The woman’s name was Corinne. We arrived at the open casket and studied her still, gaunt face. Susanna drew a deep breath, and I lightly placed my hand on the small of her back. She seemed to relax then, and we walked together to the chapel.

After the service, I offered to drive Susanna home. It was barely noon, and the sky was open and calm. We sat for a moment in the car. I felt unsure what to say.

“Do you want to see the cat?” she asked.

Indeed I was curious to see the six-toed cat, although it hadn’t been on my mind at that moment. I could see the big, smoky-gray cat sitting in the front window looking out at us.

I followed Susanna into the house. The cat had enormous paws, which suited his overall look as a large cat. He had the appearance of a dark cloud but the personality of a sunbeam. He purred and rubbed his head under my hand.

I asked what would become of him. Susanna said she did not know exactly.

Then, without warning, I moved toward Susanna. Or she moved toward me. I will never know who made the first move. But once it started, it did not stop; it was avalanchelike in its unfolding. We made our way to her room as a single animal, gliding, in my imagination, as ice skaters, but in reality more like an elk freeing a branch from its antlers. I was suffocating in the thought of death, of dust, and grasped after her to save me, to make me feel alive.
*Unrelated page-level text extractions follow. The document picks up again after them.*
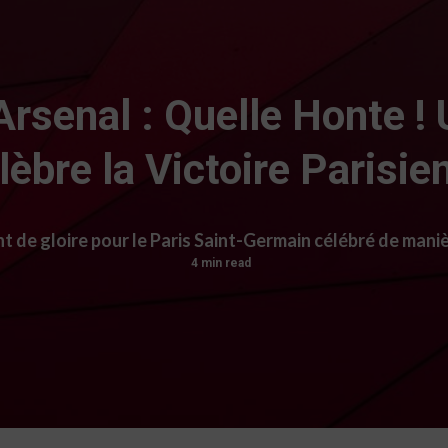
rsenal : Quelle Honte !
lèbre la Victoire Parisie
t de gloire pour le Paris Saint-Germain célébré de mani
4 min read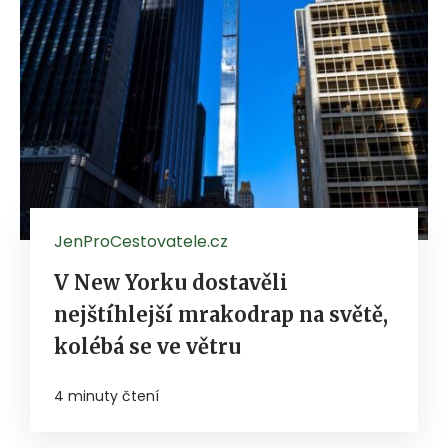
JenProCestovatele.cz
V New Yorku dostavěli
nejštíhlejší mrakodrap na světě,
kolébá se ve větru
4 minuty čtení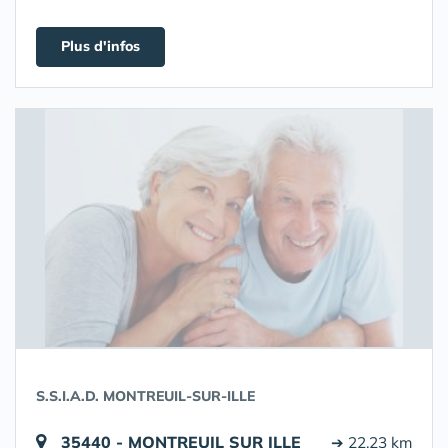
Plus d'infos
S.S.I.A.D. MONTREUIL-SUR-ILLE
35440 - MONTREUIL SUR ILLE
➔ 22.23 km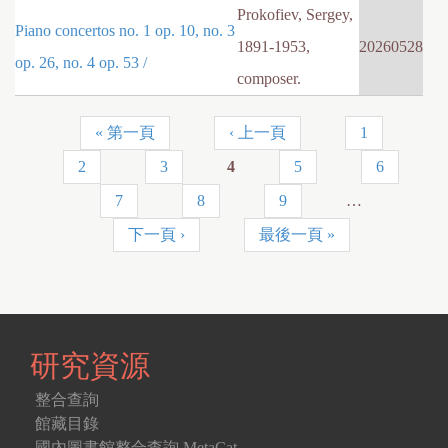
Prokofiev, Sergey,
Piano concertos no. 1 op. 10, no. 3
1891-1953,
20260528
op. 26, no. 4 op. 53 /
composer.
« 第一頁
‹ 上一頁
1
頁
2
3
4
5
6
面
7
8
9
…
下一頁 ›
最後一頁 »
研究資源
整合查詢
館藏目錄
國內圖書館整合查詢 MetaCat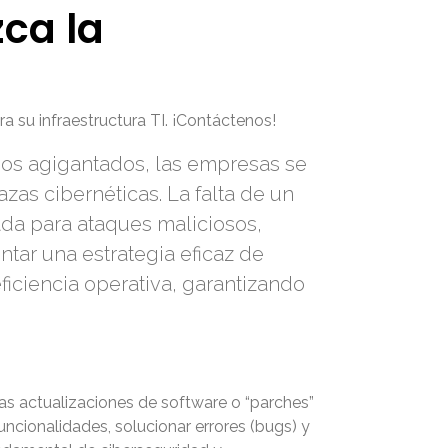
zca la
 su infraestructura TI. ¡Contáctenos!
sos agigantados, las empresas se
zas cibernéticas. La falta de un
ada para ataques maliciosos,
tar una estrategia eficaz de
ficiencia operativa, garantizando
 las actualizaciones de software o “parches”
uncionalidades, solucionar errores (bugs) y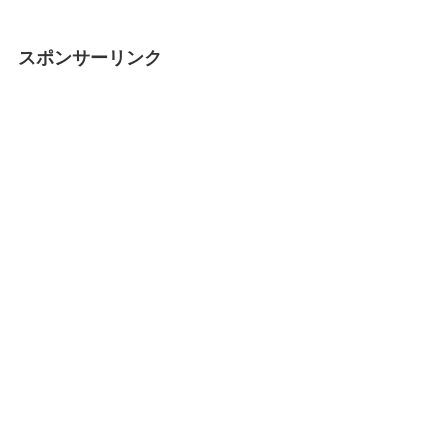
スポンサーリンク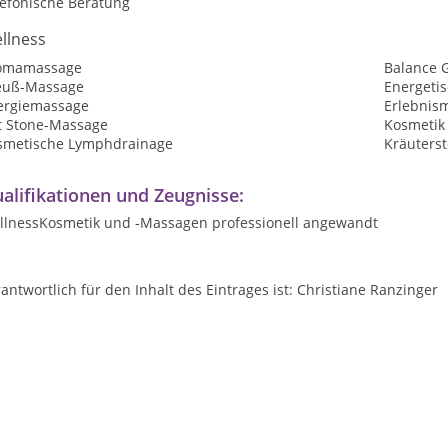
lefonische Beratung
llness
omamassage
Balance 
euß-Massage
Energeti
ergiemassage
Erlebnis
t Stone-Massage
Kosmetik
smetische Lymphdrainage
Kräuters
alifikationen und Zeugnisse:
llnessKosmetik und -Massagen professionell angewandt
antwortlich für den Inhalt des Eintrages ist: Christiane Ranzinger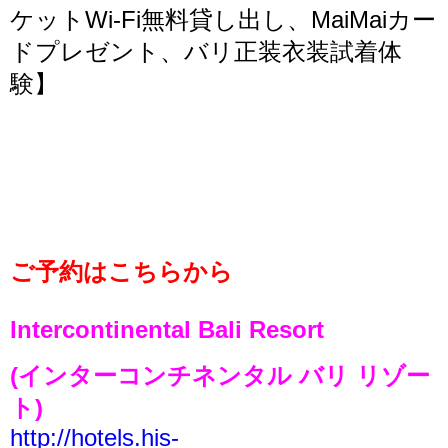
ケットWi-Fi無料貸し出し、MaiMaiカー
ドプレゼント、バリ正装衣装試着体
験】
ご予約はこちらから
Intercontinental Bali Resort
(インターコンチネンタル バリ リゾー
ト)
http://hotels.his-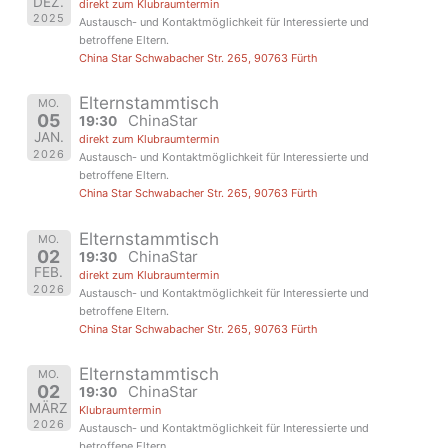
DEZ.
direkt zum Klubraumtermin
2025
Austausch- und Kontaktmöglichkeit für Interessierte und
betroffene Eltern.
China Star Schwabacher Str. 265, 90763 Fürth
Elternstammtisch
MO.
05
ChinaStar
19:30
JAN.
direkt zum Klubraumtermin
2026
Austausch- und Kontaktmöglichkeit für Interessierte und
betroffene Eltern.
China Star Schwabacher Str. 265, 90763 Fürth
Elternstammtisch
MO.
02
ChinaStar
19:30
FEB.
direkt zum Klubraumtermin
2026
Austausch- und Kontaktmöglichkeit für Interessierte und
betroffene Eltern.
China Star Schwabacher Str. 265, 90763 Fürth
Elternstammtisch
MO.
02
ChinaStar
19:30
MÄRZ
Klubraumtermin
2026
Austausch- und Kontaktmöglichkeit für Interessierte und
betroffene Eltern.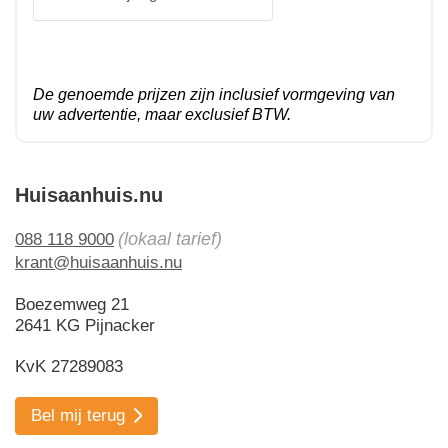
De genoemde prijzen zijn inclusief vormgeving van
uw advertentie, maar exclusief BTW.
Huisaanhuis.nu
(lokaal tarief)
088 118 9000
krant@huisaanhuis.nu
Boezemweg 21
2641 KG Pijnacker
KvK 27289083
Bel mij terug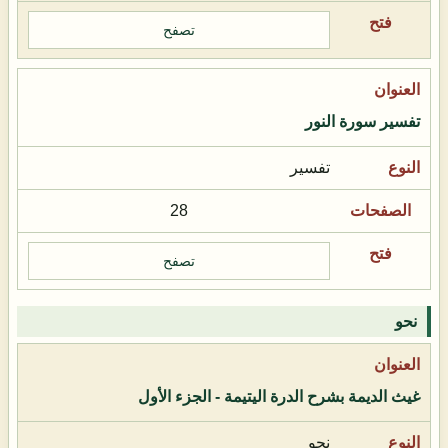
تصفح
تفسير سورة النور
تفسير
28
تصفح
نحو
غيث الديمة بشرح الدرة اليتيمة - الجزء الأول
نحو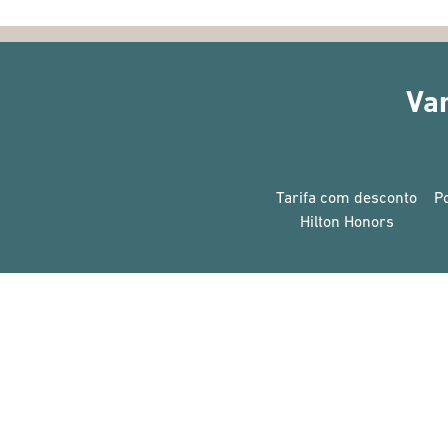
Va
Tarifa com desconto
P
Hilton Honors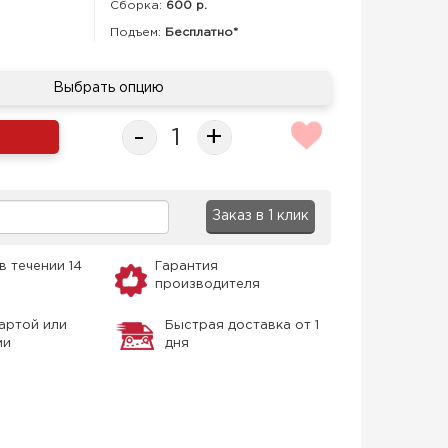
Сборка
:
600 р.
Подъем:
Бесплатно*
Выбрать опцию
-
+
Заказ в 1 клик
в течении 14
Гарантия
производителя
артой или
Быстрая доставка от 1
ми
дня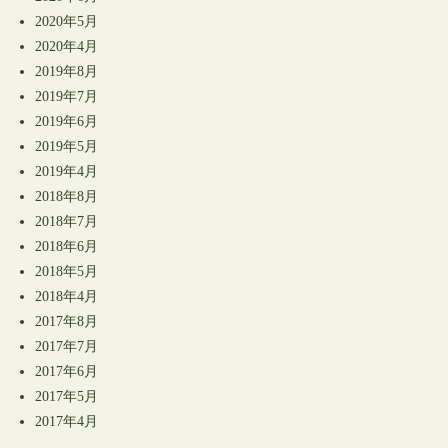
2020年5月
2020年4月
2019年8月
2019年7月
2019年6月
2019年5月
2019年4月
2018年8月
2018年7月
2018年6月
2018年5月
2018年4月
2017年8月
2017年7月
2017年6月
2017年5月
2017年4月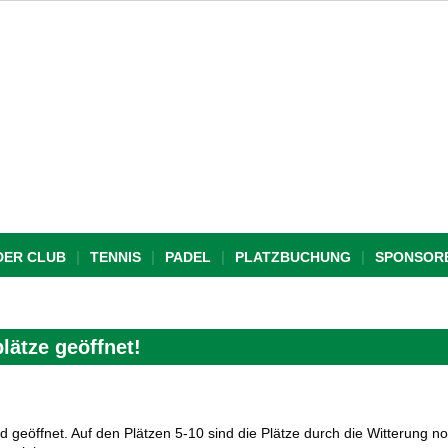
DER CLUB
TENNIS
PADEL
PLATZBUCHUNG
SPONSOR
lätze geöffnet!
d geöffnet. Auf den Plätzen 5-10 sind die Plätze durch die Witterung no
The thing was, I didn’t quite know where to put my hands. Legs? Hips? Back? I kept moving them around, never really committing to one, like a carwash. What was wrong with me? Perhaps it was the pressure of knowing this would be both the first and last time for us, a singular event that would divide the Before from the After.

I stayed with her for a while afterward. We didn’t talk. Why would we? Her bags were packed and parked beside the bedroom door. The cat sat in the hallway and licked his giant paw. Eventually, I took a shower and said goodbye.

The next day, a Saturday, I drove past the house. Susanna was gone; I knew this. The cat, too, was missing from the sill. The house was but a shell, as though none of us had ever been there. The sky beyond was a reliable blue, with clouds of white gauze in the distance, and calla lilies slanted away from the porch. In the air was hardly a hint of the ruin that was already on its way.